Les ruptures conventionnelles connaissent une moyenne mensuelle de 24 000 en 2012. Une enquête sur ce que pensent les salariés utilisateurs révèle que si un quart des enquêtés a eu deux ou trois entretiens, la moitié un seul ; le dernier quart a été mis devant le fait accompli.

Elle apporte des informations nouvelles sur le contexte entourant la conclusion d’une rupture conventionnelle et permettrait d’alimenter un sondage de confirmation.

Cet échantillon recouvre des types de postes et de catégories sociales très variées, avec des amplitudes fortes de salaires et une ancienneté très diversifiée (de 3 mois à 41 ans !), dans des secteurs et des entreprises hétérogènes, avec majoritairement des très petites entreprises en province et des PME en région Ile de France. La moitié de ces entreprises ont connu une baisse importante d’activité, du chiffre d’affaires et/ou des effectifs. Une forte majorité a connu des bouleversements récents : rachats, fusions, changements managériaux et dans l’organisation du travail. Ces événements ont souvent constitué le déclencheur qui conduit à la rupture.

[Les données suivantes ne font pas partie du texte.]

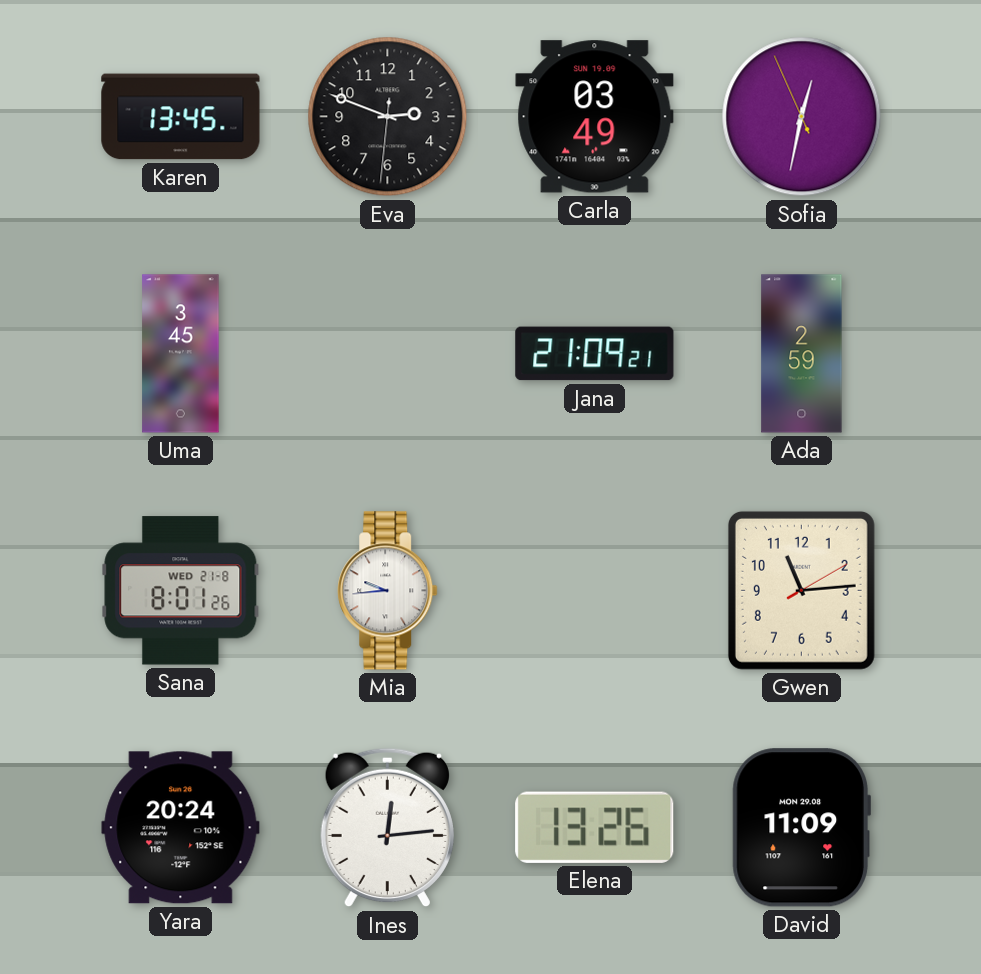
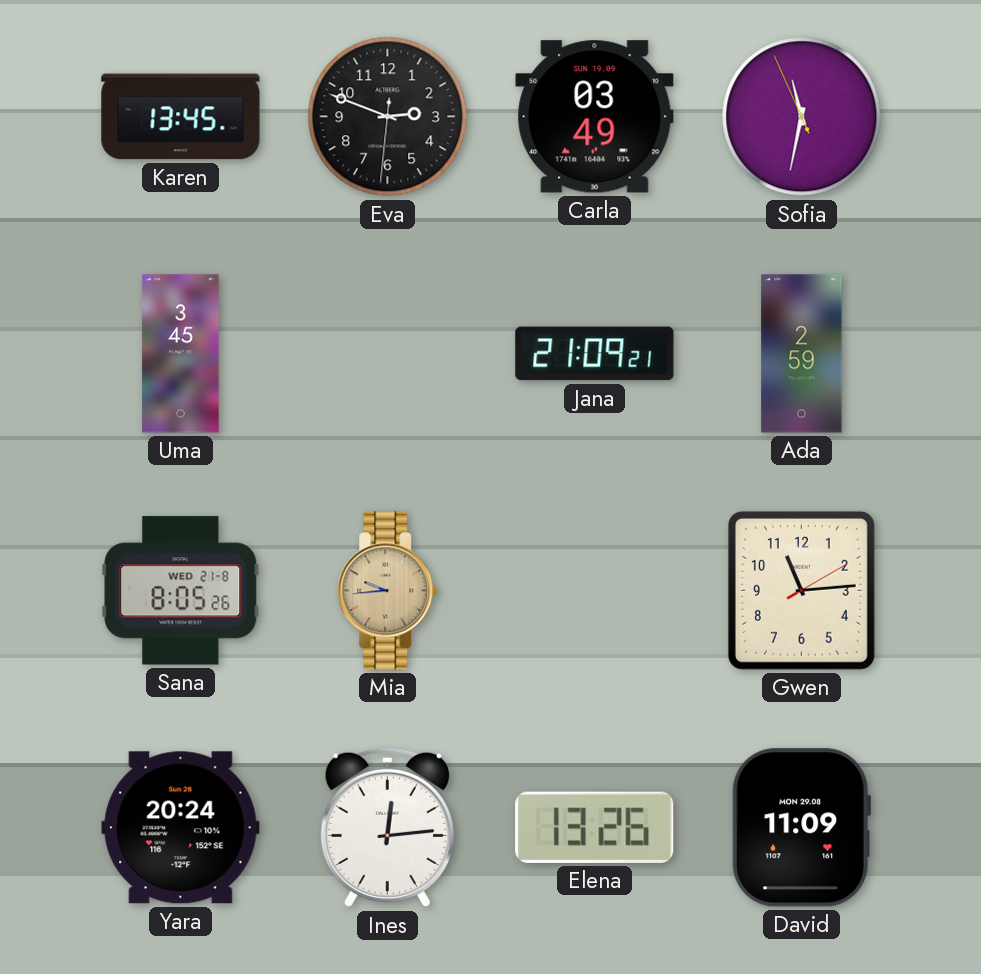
Sofia: 12:31 -> 11:31
Sana: 8:01 -> 8:05
Mia dial: white -> champagne
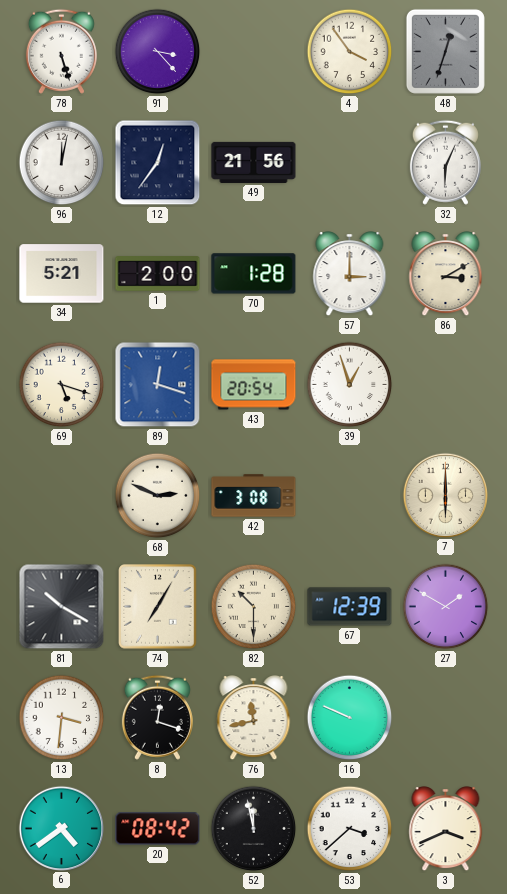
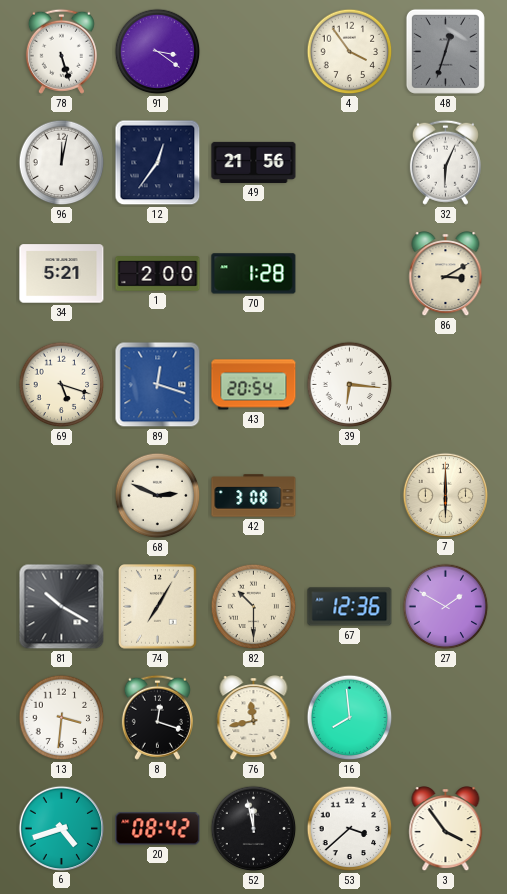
91: 3:23 -> 3:21
57: 3:00 -> none
39: 12:57 -> 6:16
67: 12:39 -> 12:36
16: 9:49 -> 7:59
6: 4:39 -> 4:42
3: 3:41 -> 3:54
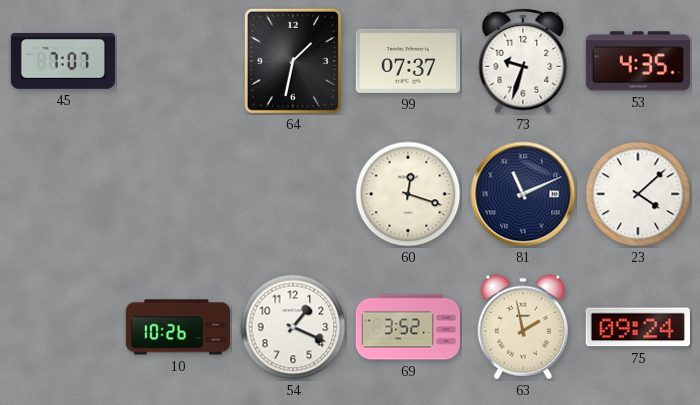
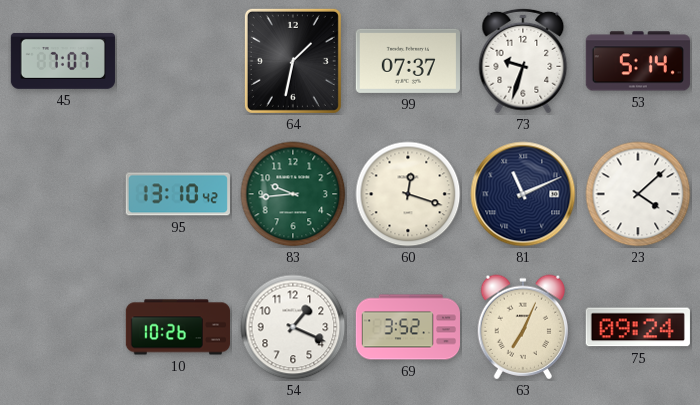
53: 4:35 -> 5:14
95: none -> 13:10
83: none -> 9:44
63: 1:58 -> 7:04
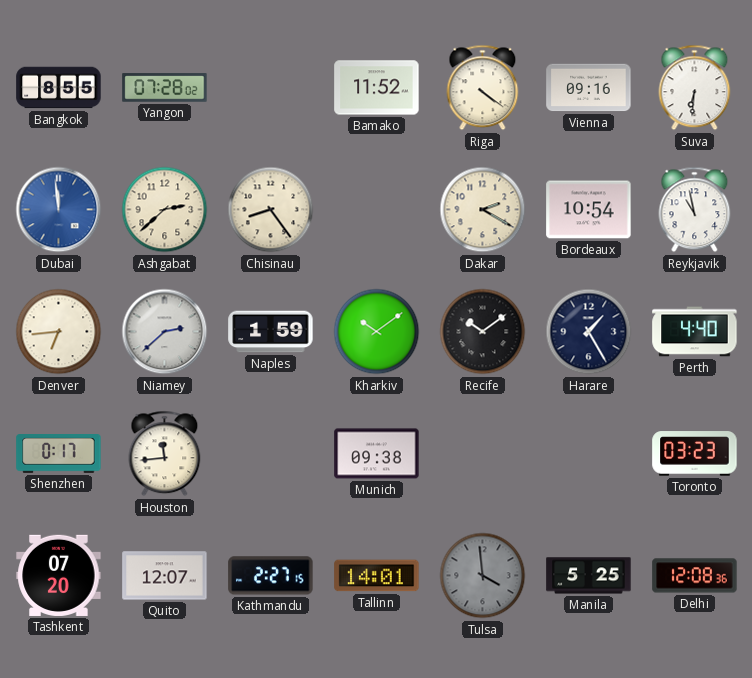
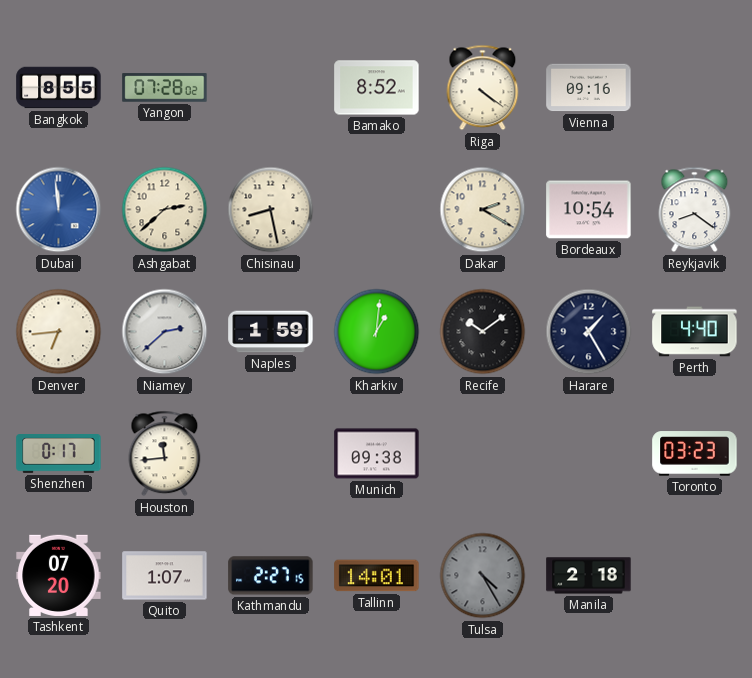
Bamako: 11:52 -> 8:52
Suva: 6:31 -> none
Chisinau: 8:24 -> 8:28
Reykjavik: 10:58 -> 8:21
Kharkiv: 10:09 -> 1:01
Quito: 12:07 -> 1:07
Tulsa: 3:59 -> 4:25
Manila: 5:25 -> 2:18
Delhi: 12:08 -> none
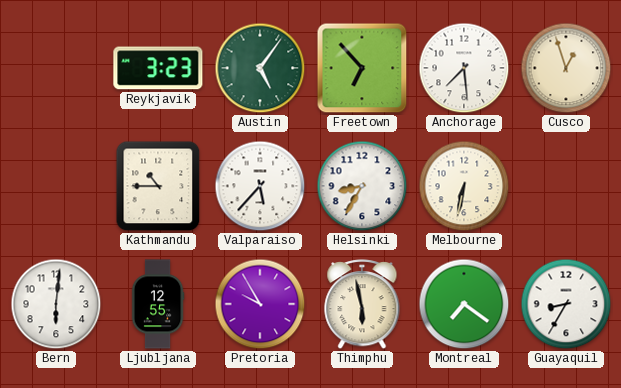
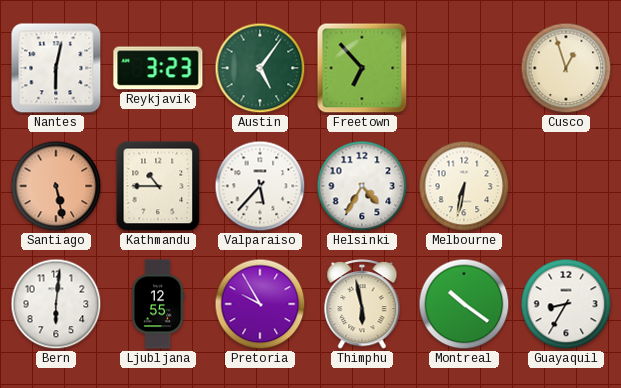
Nantes: none -> 6:02
Anchorage: 7:29 -> none
Santiago: none -> 5:28
Helsinki: 8:35 -> 4:35
Montreal: 7:21 -> 10:21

Ce que disent les salariés

  1. Si un quart des enquêtés a eu deux ou trois entretiens, la moitié un seul ; le dernier quart a été mis devant le fait accompli : signer le formulaire CERFA sans information ni négociation. Dans un quart des cas, les entretiens mentionnés dans ce document sont erronés. Une dizaine seulement des salariés interrogés s’est fait assister lors de l’entretien. La carence d’information sur le dispositif est attestée et interpelle les représentants des salariés.
  1. Une majorité des ruptures (57 sur les 101) peut être dite à l’initiative du salarié : 24 s’apparentent à des démissions, 27 à des prises d’acte et six à des résiliations judiciaires. Les autres (44) sont à l’initiative de l’employeur sont fondées principalement sur des motifs économiques : 18 sont proches de licenciements pour motif économique, neuf de licenciements collectifs, 14 de licenciements personnels et trois de plans de départ volontaire.
  1. Souvent combinées, les causes du départ sont diverses. Plus d’un quart des salariés a quitté son emploi, car il n’offrait pas d’évolution en termes de poste, de responsabilité et/ou de salaire, ou qu’ils rencontraient des difficultés (trajets trop longs, déménager pour suivre le conjoint). 69 salariés déclarent qu’ils n’avaient eu aucune évolution de salaires depuis plusieurs années. Dans 52 cas, les salariés évoquent la mauvaise ambiance au travail et, dans 43 cas, des conditions de travail physiques ou morales dégradées, parfois pour inciter au départ. La rupture est une forme de protestation à l’encontre du management.
  1. 35 salariés à l’initiative de la rupture auraient démissionné à plus ou moins long terme, mais les deux tiers des salariés n’auraient pas démissionné. Environ 40 % des salariés parlent de licenciement « caché » ou « déguisé ».
  1. Concernant les indemnités de rupture, elles sont, dans la grande majorité des cas (74), proches du minimum légal. Des salariés à fort salaire et à grande ancienneté, ont pu négocier, parfois avec l’aide d’un avocat, des indemnités conséquentes (100 000 €).
  1. Enfin, six à neuf mois après la rupture, les trois quarts des salariés n’ont pas repris d’activité et sont toujours inscrits à Pôle emploi. En revanche, ceux qui avaient élaboré très tôt leur projet de reconversion et qui ont suivi une formation connaissent une trajectoire qui s’est stabilisée six mois après.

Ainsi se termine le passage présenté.